Form fields: `FormField` wraps `Label`, `Input` or `Select`, and `HelperText`. Do not place Input without FormField.
Page sections: `Section` → `Container` → content. Do not use raw divs for page structure.
## What Not to Do
- Do not use hardcoded colors: no `#fff`, no `rgb()`, no CSS named colors
- Do not use magic pixel values in style props: use token names
- Do not reach into internal component files — use only named exports from `@acme/ui`
- Do not use deprecated components: Avatar (use UserAvatar), Spinner (use LoadingIndicator)
How This Differs from a README
A README answers: what is this, how do I install it, how do I use it for the first time. An ai-reference.md answers: given that you're generating code right now, what are the exact names and constraints you need?
The format choices are deliberate. Short bullet lists over prose. Token names as literal strings, not described in words. "Do not" rules explicitly stated rather than implied. Component props listed as they appear in JSX, not in TypeScript interface notation.
The goal is for the LLM to be able to answer "what's the token name for primary background?" and "what variant do I use for a destructive button?" without reading more than a few lines. Low friction, high precision.
Maintaining the Reference
The risk with any LLM-specific document is that it drifts from the actual system. A component gets renamed, a token gets updated, a pattern gets deprecated — and the ai-reference.md is still pointing at the old version.
Two things help: keep the document short (less to update), and put it on the same review checklist as the component docs. When a breaking change ships in the design system, the ai-reference.md update should be in the same PR.

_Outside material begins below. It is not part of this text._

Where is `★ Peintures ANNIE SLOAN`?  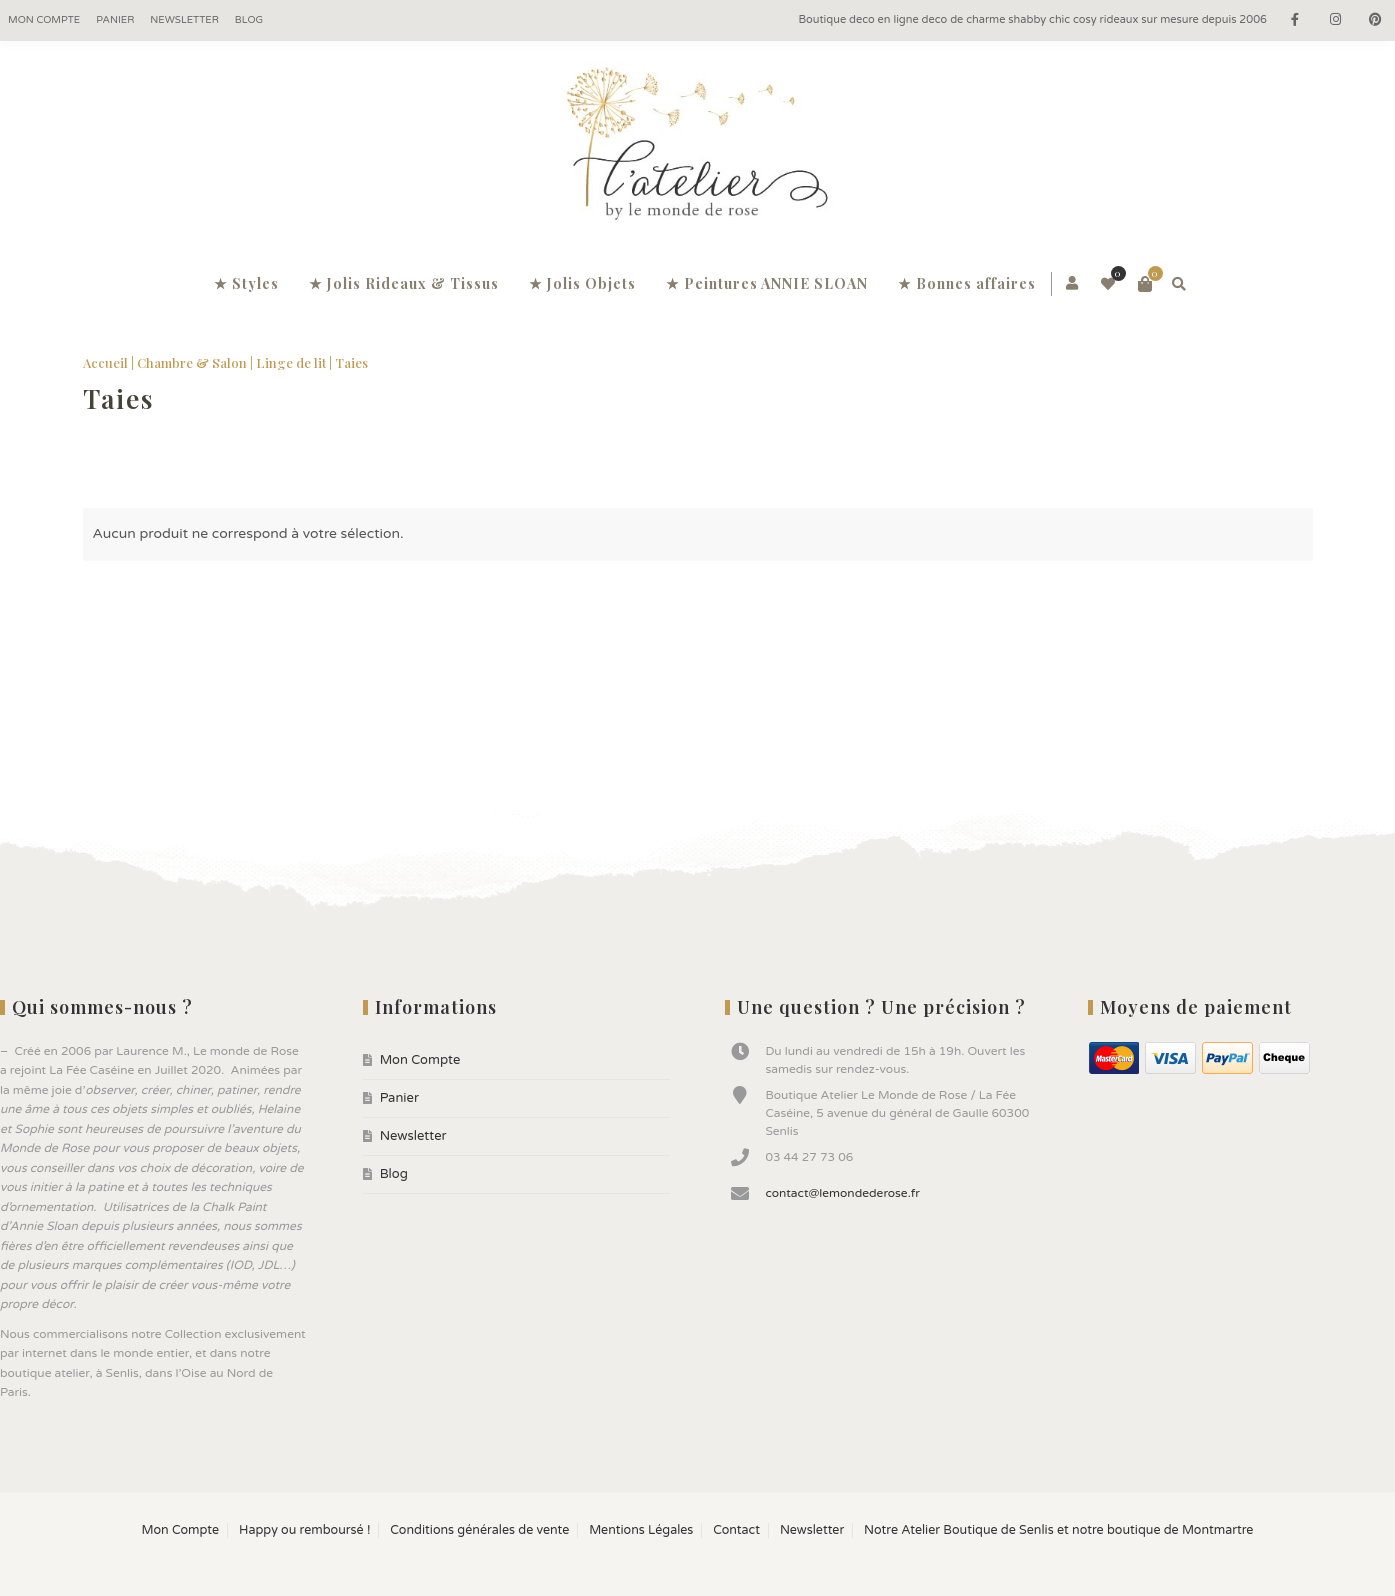 ★ Peintures ANNIE SLOAN is located at coordinates (767, 283).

Some teams generate the ai-reference.md automatically from the token source files and component type exports — a build step that extracts component names and prop types into the reference format. This keeps it in sync without manual maintenance. The output won't be as clean as a hand-written version, but it's accurate.
Putting It in Claude Code's Context
In a project CLAUDE.md file, add a line pointing to the ai-reference.md:
## Design System
When generating component code, read /docs/ai-reference.md first.
Use only the component names, token names, and patterns listed there.
This means any Claude Code session in that project starts with a pointer to the right context. The LLM reads the reference when it's about to generate UI code, applies the constraints, and produces output that uses your actual token names and component patterns.
The difference in output quality is significant. Not because the LLM suddenly understands your design system better — but because it has the exact names it needs to produce correct code, without wading through noise to find them.
That's the whole trick: give the LLM the right artifact, not the most artifact.